Em 1954, ele disputou a Copa pela primeira vez e foi titular na campanha que terminou nas quartas de final. O Brasil perdeu por 4 a 2 para a Hungria na Suíça.
Quatro anos depois, sob comando de Vicente Feola, Djalma voltou a ser convocado para a Copa. No entanto, começou o torneio no banco para De Sordi, jogador quatro anos mais jovem que atuava no São Paulo.
Com De Sordi, o Brasil passou invicto da primeira fase e eliminou País de Gales e França no mata-mata. Após o duelo contra os franceses, marcado pela violência, o lateral titular sentiu dores no joelho direito, e Djalma Santos ganhou a oportunidade de entrar em campo na decisão.
Zagallo, Djalma Santos, Pelé, Zito, Paulo Machado de Carvalho, Taça Jules Rimet
Agência Estado
Em seu único jogo na Copa, o atleta da Lusa foi um dos destaques da Seleção na vitória por 5 a 2 sobre a Suécia, com muita intensidade na marcação para segurar o bom ataque escandinavo. Na época, o jornal O Globo publicou que a atuação do lateral “fez esquecer” o então titular, De Sordi.

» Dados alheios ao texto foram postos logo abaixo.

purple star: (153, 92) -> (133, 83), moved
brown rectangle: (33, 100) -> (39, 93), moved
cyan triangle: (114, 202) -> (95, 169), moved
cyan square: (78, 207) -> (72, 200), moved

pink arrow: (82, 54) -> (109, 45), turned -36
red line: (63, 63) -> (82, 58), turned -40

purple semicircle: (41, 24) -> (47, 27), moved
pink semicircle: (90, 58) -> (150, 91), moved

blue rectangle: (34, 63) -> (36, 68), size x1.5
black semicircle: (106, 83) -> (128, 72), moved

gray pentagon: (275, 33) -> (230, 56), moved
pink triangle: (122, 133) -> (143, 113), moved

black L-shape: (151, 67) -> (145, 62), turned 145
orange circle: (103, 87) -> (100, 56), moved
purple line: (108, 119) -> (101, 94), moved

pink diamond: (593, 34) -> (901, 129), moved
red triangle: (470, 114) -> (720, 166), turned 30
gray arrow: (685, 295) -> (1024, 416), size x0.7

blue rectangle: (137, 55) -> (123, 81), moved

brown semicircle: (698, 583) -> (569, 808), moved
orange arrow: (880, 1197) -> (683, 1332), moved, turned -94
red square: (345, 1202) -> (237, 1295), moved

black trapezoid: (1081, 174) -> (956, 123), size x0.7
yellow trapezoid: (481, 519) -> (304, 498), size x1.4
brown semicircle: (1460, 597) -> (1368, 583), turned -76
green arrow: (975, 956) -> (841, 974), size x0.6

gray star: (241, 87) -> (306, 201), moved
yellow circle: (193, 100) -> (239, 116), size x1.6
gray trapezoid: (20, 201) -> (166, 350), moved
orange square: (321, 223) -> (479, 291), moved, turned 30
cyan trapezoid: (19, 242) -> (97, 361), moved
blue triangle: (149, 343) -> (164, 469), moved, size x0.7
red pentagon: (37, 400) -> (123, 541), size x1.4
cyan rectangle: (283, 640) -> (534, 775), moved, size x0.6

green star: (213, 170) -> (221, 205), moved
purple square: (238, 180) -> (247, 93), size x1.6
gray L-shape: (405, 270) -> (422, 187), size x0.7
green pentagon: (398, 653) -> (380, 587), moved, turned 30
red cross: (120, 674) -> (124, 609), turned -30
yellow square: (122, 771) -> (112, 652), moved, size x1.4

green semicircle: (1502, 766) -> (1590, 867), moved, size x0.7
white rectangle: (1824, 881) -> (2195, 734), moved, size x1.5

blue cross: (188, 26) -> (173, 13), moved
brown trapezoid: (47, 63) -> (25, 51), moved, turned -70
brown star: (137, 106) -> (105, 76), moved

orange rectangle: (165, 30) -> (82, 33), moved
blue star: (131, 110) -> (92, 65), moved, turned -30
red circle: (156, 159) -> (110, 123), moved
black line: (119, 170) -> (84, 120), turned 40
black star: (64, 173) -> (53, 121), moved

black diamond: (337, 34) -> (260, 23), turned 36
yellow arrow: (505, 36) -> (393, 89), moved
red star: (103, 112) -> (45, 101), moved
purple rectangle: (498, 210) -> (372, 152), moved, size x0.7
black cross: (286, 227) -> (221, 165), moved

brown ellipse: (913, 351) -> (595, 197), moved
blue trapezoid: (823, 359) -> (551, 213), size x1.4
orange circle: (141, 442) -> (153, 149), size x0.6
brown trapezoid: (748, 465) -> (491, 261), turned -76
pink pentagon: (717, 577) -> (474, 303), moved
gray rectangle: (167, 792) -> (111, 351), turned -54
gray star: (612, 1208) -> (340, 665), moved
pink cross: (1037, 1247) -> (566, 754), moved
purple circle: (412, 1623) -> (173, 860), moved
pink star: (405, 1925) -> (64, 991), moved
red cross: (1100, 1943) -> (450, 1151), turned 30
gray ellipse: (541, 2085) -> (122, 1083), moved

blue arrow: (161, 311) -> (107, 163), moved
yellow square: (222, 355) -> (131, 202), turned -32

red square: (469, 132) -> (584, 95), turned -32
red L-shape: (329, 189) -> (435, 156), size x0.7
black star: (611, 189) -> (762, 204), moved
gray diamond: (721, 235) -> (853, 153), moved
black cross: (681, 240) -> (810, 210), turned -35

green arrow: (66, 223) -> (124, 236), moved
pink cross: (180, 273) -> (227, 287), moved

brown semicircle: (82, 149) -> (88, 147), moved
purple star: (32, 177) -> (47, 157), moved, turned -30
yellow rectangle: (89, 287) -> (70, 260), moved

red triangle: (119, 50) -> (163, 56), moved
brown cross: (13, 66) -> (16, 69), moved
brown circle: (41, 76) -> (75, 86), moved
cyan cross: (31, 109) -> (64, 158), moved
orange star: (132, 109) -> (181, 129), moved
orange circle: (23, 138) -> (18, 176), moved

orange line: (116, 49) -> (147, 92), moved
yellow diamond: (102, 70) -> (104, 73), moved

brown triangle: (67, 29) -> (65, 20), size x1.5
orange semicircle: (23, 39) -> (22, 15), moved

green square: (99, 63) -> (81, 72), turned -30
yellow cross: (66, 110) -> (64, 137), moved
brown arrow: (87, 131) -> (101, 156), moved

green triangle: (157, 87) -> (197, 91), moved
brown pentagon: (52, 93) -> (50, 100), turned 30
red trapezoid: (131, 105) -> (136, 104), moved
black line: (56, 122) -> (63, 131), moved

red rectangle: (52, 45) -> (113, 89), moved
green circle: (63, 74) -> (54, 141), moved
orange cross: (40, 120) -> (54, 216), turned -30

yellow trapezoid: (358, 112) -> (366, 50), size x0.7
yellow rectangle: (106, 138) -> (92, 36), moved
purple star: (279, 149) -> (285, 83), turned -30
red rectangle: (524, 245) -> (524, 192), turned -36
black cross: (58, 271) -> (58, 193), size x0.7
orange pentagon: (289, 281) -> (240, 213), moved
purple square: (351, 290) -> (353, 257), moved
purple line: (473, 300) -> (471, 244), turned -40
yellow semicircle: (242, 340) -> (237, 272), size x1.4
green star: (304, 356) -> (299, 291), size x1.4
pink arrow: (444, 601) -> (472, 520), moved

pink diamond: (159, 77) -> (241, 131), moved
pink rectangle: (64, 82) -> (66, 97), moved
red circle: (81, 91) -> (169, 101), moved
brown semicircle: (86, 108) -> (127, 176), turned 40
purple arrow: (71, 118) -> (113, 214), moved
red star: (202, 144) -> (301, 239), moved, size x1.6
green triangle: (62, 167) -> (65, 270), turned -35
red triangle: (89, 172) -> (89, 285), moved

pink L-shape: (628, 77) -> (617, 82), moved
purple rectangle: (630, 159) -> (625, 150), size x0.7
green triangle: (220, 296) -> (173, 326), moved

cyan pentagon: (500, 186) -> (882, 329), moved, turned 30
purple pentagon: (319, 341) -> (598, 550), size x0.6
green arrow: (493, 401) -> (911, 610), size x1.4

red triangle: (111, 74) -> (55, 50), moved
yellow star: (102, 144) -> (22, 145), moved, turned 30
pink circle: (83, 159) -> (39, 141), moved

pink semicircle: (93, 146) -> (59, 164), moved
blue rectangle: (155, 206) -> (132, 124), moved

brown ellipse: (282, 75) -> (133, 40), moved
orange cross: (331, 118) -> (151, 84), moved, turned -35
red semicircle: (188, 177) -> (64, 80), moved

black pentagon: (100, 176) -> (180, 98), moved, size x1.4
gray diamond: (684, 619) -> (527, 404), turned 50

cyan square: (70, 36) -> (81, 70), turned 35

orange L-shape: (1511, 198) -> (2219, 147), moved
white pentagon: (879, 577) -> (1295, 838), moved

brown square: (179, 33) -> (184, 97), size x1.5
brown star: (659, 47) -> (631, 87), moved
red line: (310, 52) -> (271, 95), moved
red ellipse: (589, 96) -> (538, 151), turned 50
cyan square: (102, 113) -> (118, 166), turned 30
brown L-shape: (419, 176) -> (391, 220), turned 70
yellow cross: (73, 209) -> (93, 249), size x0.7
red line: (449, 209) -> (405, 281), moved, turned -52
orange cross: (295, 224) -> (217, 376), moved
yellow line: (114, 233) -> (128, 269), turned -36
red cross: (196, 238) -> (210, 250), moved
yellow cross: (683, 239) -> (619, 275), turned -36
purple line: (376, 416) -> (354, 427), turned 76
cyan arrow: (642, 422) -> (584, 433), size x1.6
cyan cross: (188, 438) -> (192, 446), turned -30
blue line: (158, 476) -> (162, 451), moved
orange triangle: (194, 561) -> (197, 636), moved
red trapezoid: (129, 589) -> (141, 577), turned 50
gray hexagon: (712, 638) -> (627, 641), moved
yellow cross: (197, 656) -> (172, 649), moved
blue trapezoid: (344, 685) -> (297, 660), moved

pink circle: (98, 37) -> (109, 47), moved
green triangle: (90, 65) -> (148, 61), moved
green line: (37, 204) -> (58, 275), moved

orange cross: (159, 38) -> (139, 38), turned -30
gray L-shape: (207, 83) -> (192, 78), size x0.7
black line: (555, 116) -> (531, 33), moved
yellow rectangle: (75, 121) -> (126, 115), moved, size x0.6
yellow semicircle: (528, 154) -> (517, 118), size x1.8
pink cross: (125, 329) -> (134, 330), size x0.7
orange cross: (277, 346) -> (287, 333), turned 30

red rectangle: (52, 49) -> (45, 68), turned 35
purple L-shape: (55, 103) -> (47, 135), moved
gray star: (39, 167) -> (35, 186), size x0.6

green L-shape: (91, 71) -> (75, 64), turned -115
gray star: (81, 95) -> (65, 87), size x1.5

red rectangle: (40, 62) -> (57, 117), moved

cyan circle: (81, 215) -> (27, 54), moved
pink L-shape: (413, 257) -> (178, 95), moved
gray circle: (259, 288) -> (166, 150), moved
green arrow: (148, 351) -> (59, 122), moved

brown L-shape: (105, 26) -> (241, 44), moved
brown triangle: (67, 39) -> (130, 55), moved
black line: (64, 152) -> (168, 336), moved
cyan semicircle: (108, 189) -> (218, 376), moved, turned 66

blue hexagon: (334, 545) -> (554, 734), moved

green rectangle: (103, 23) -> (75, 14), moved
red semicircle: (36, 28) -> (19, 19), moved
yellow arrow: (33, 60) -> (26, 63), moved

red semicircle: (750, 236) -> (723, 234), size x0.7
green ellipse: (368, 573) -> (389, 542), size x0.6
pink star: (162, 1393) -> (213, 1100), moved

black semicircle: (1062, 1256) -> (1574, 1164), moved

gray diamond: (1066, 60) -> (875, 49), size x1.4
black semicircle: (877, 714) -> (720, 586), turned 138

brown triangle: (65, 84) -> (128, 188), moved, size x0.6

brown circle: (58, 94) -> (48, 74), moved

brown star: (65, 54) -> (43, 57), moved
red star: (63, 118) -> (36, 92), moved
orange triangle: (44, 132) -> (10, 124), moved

Conforme a FIFA, Djalma Santos foi eleito para a seleção do campeonato, ao lado de outros dois defensores do Brasil – Nilton Santos e Bellini. Ele é um dos dois únicos atletas a conseguir aparecer no “Time dos Sonhos” em três copas diferentes – o outro é o alemão Franz Beckenbauer, destaque em 1966, 1070 e 1974.
Djalma também apareceu em uma lista da United Press International – importante agência internacional de notícias- que elencou os 22 melhores atletas do Mundial de 1958, distribuídos em dois times. Conforme a Folha de São Paulo, Santos aparece no time A, ao lado de nomes como Yashin, Garrincha e Fontaine.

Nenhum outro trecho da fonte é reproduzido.